- Rincon del Diablo Location within California Rincon del Diablo Location within the United States
- Coordinates: 33°5′59″N 117°0′26″W﻿ / ﻿33.09972°N 117.00722°W
- Country: United States
- State: California
- County: San Diego
- Elevation: 741 ft (226 m)
- Time zone: UTC-8 (Pacific (PST))
- • Summer (DST): UTC-7 (PDT)
- ZIP code: 92025, 92027
- Area codes: 760 & 442
- GNIS feature ID: 248201

= Rincon del Diablo, California =

Unincorporated community in California, United States

Rincon del Diablo (Spanish Rincón del Diablo, meaning "Corner of the Devil") is a community in San Diego County, California. Because it predates Escondido and other geopolitical boundaries, it does not necessarily correspond to present day definitions.

Western and northern parts of the community contain low-density semi-rural housing. Southeastern part is agricultural. The Orfila winery is located on the border between Rincon del Diablo and San Diego.

The community is divided between Zip Codes 92025 and 92027. The area code is 760. In part, is within the "sphere of influence" of Escondido, and therefore those parts may eventually be annexed to the city. Current city policies prevent the city from actively seeking annexation of new land and require property owners to petition to be annexed, a slow and expensive process.

It shares the name with the original Rancho Rincon del Diablo that included the city of Escondido and surrounding areas in the 19th century. Rincon del Diablo means "Corner of the devil or where evil ones abide" in Spanish referring to lands outside Christianity or unenlightened - a dark place to fear. In reference to the beliefs of that period being what is not of Christians belongs to evil. The full name was likely shortened to simply Rincon del Diablo as the Rancho identified this specific place whereas Spanish maps of the lands known labeled the unknown as harboring evils.
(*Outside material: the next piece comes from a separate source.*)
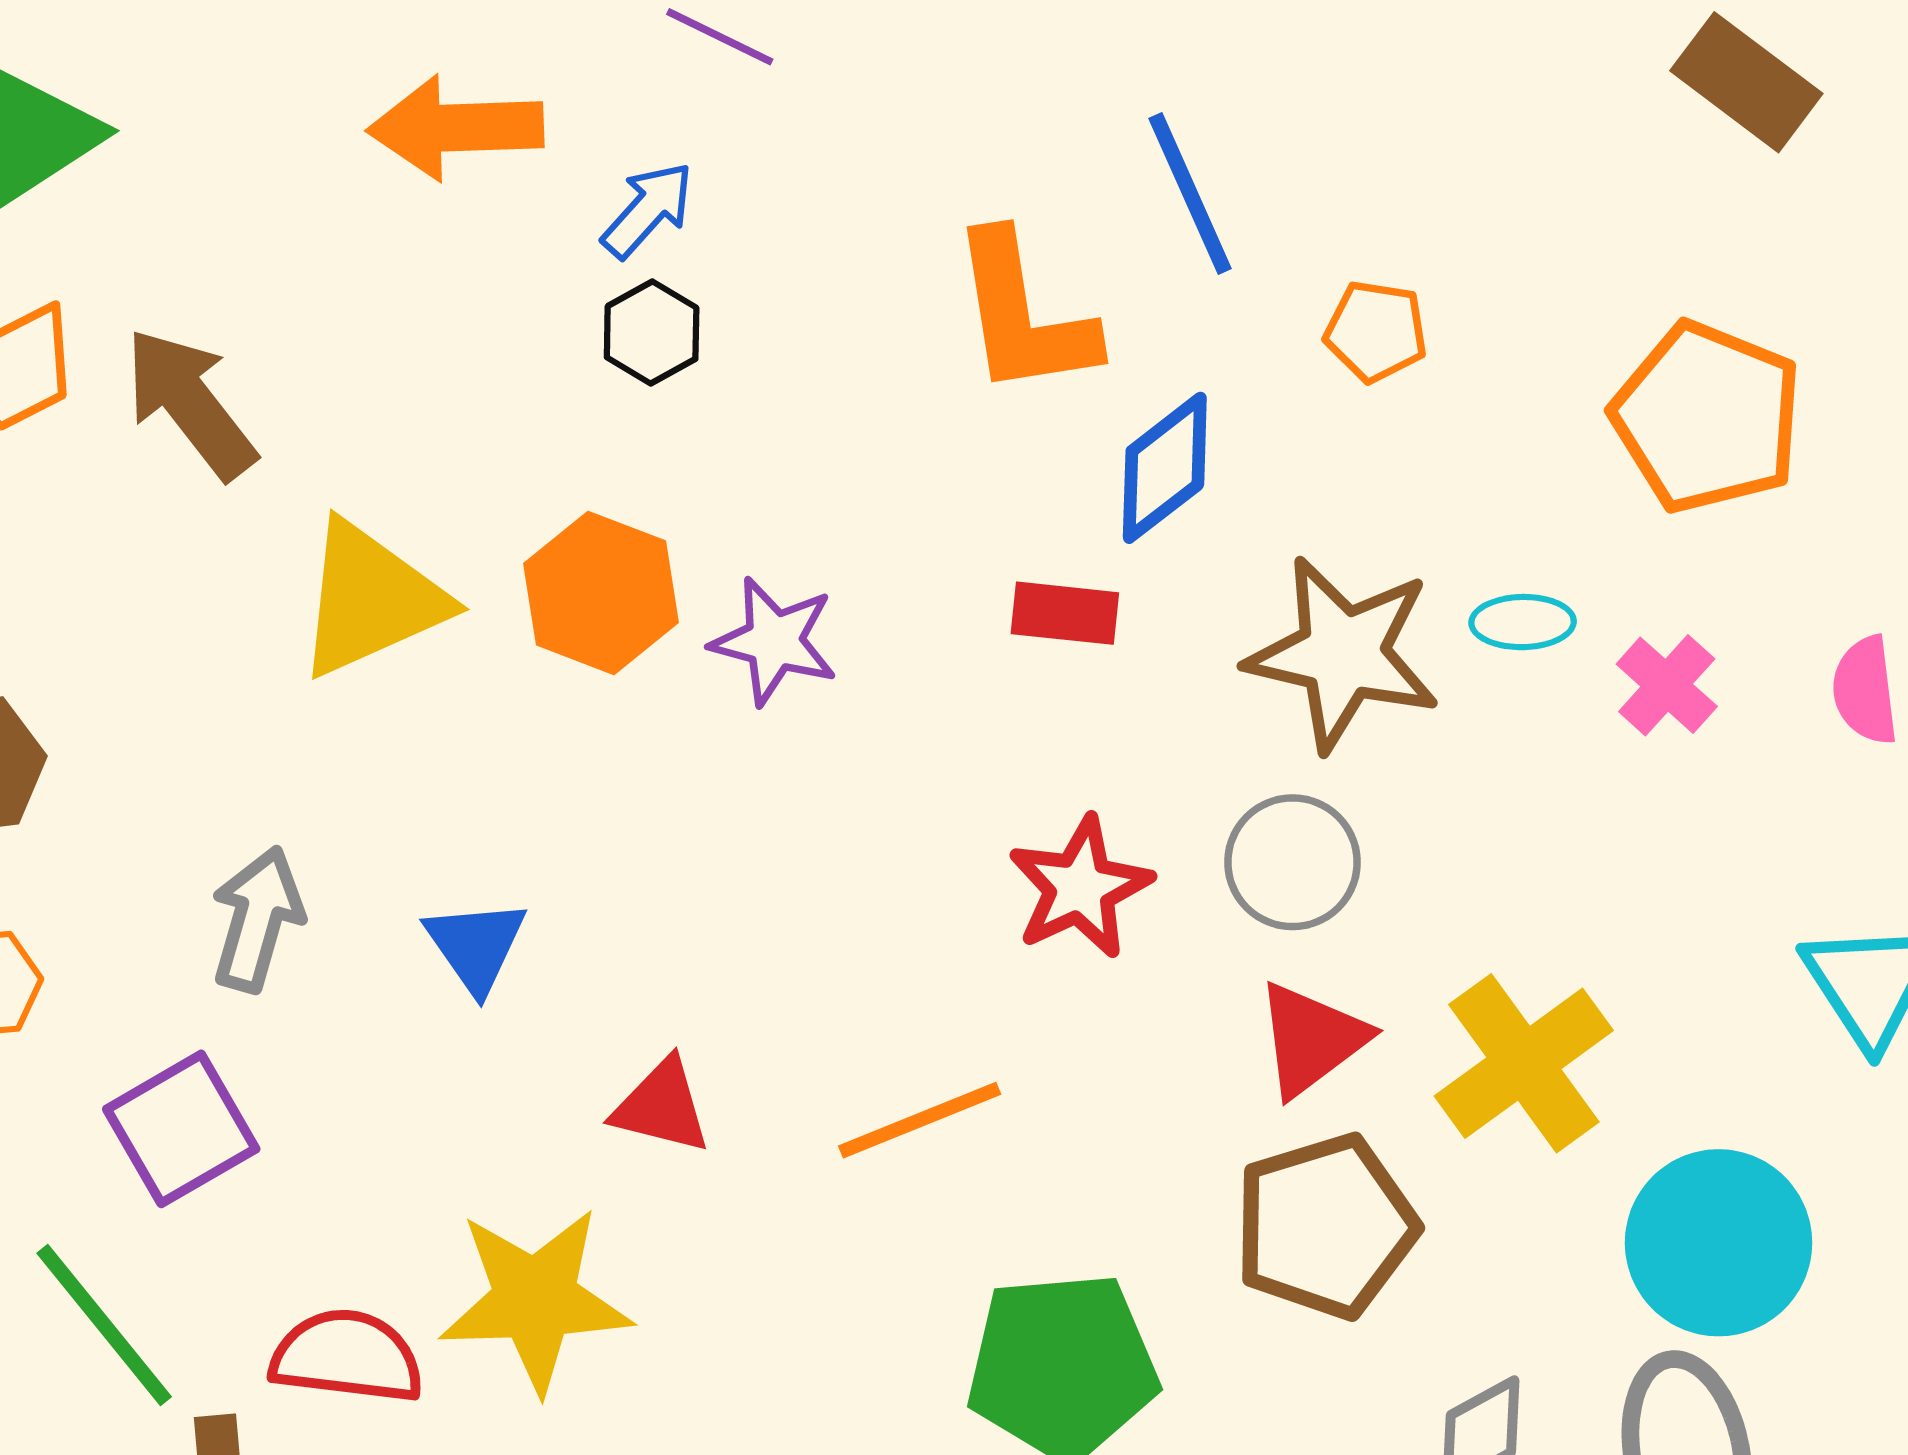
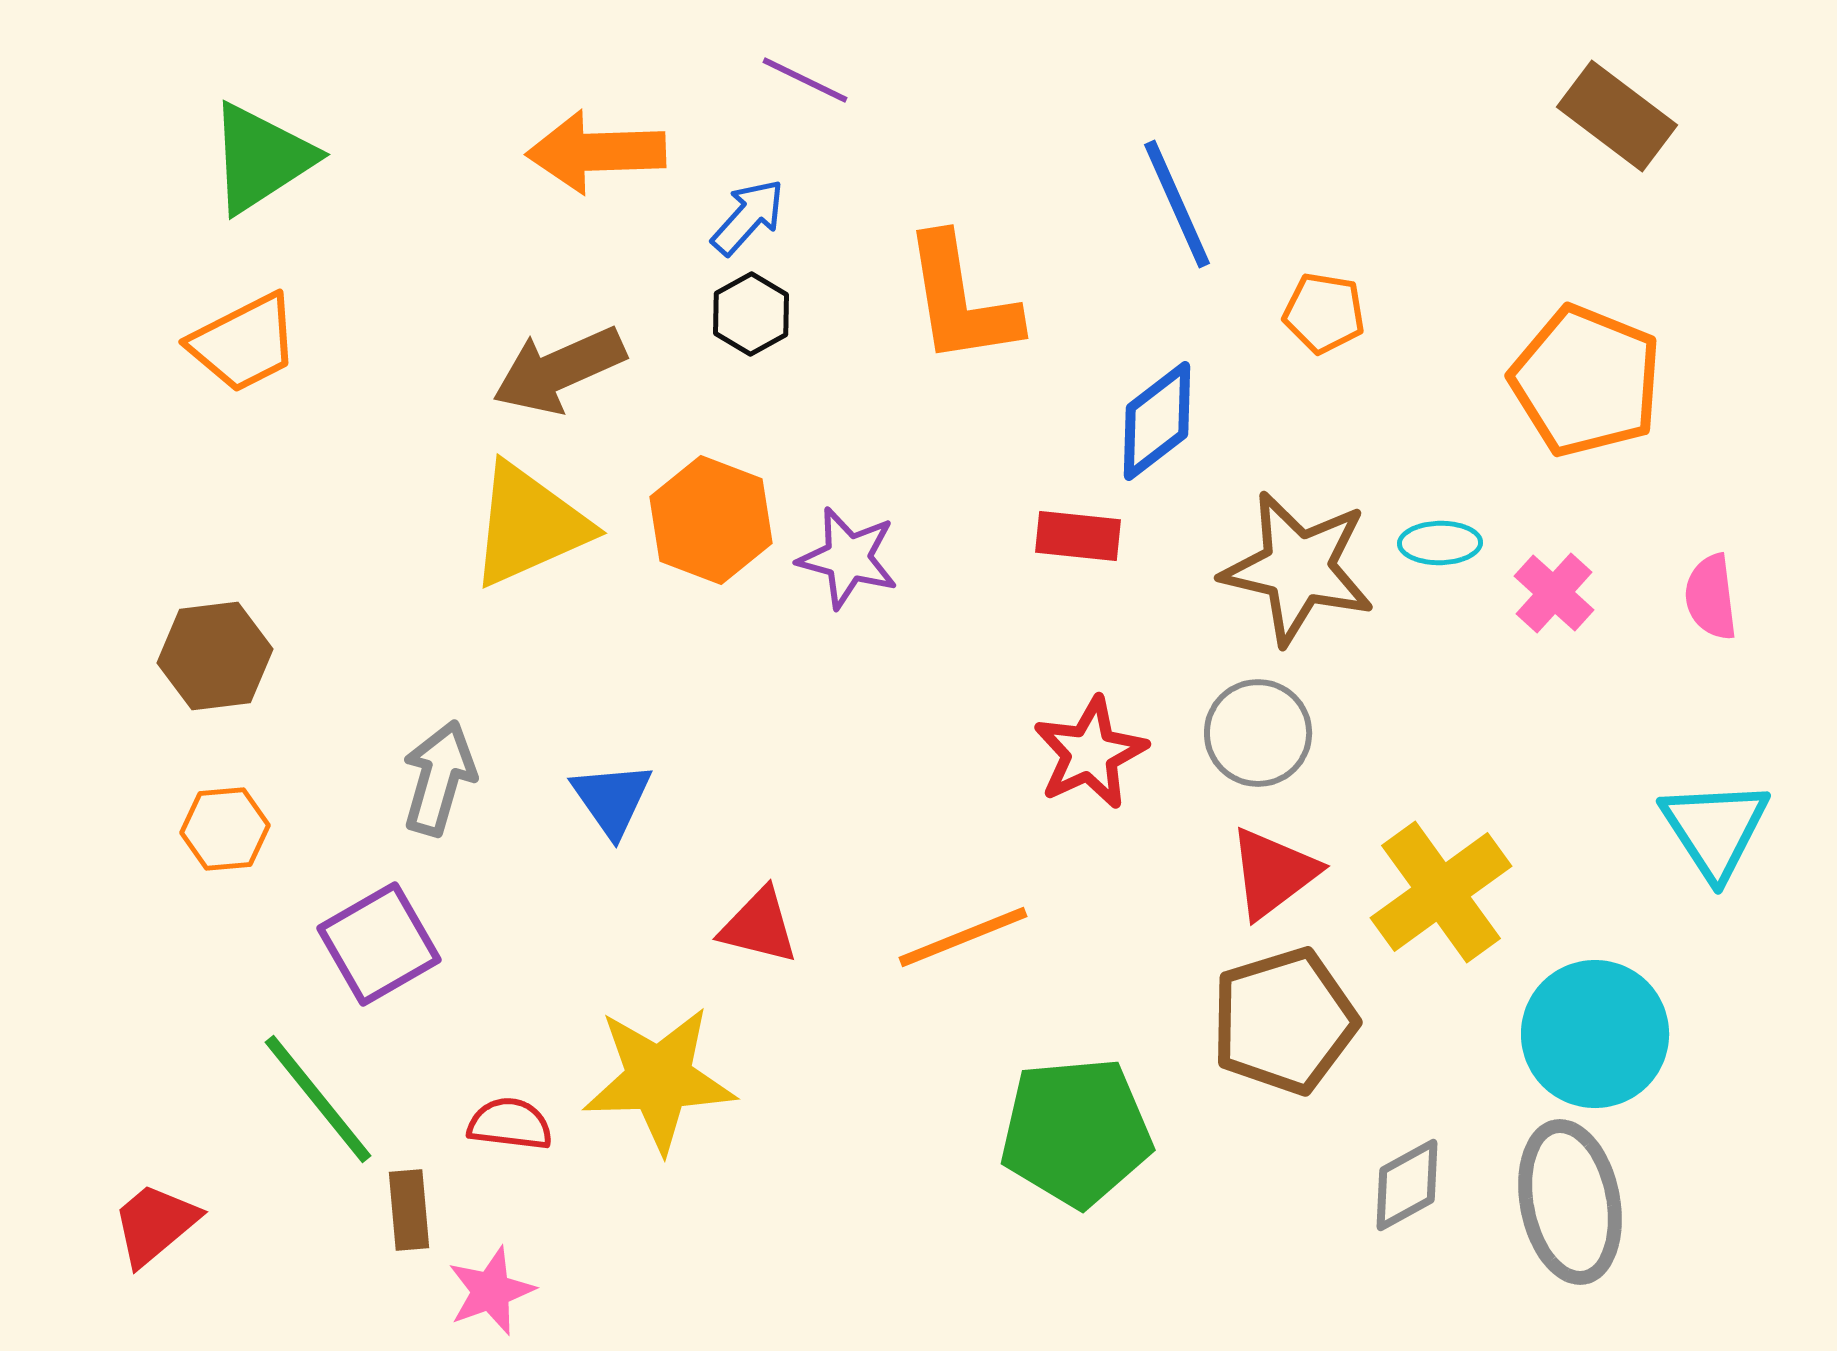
orange L-shape: (1023, 315) -> (961, 300), moved
brown arrow: (190, 403) -> (559, 370), moved, turned -76
red semicircle: (347, 1357) -> (510, 1124), size x0.7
The United States Census Bureau does not provide demographic estimates for the community. Rincon Del Diablo includes census tract 207.06 of San Diego County. According to SANDAG estimates, total population of census tract 207.06 is 6,159 people. Median household income is $116,487. 19.2% are under the age of 18 and 17.3% are over 65. Median age is 46.1 years. Ethnic makeup is 76.5% non-Hispanic White, 15.7% Hispanic, 4.4% Asian / Pacific Islander. In 2008, there were 4,572 registered voters in the community.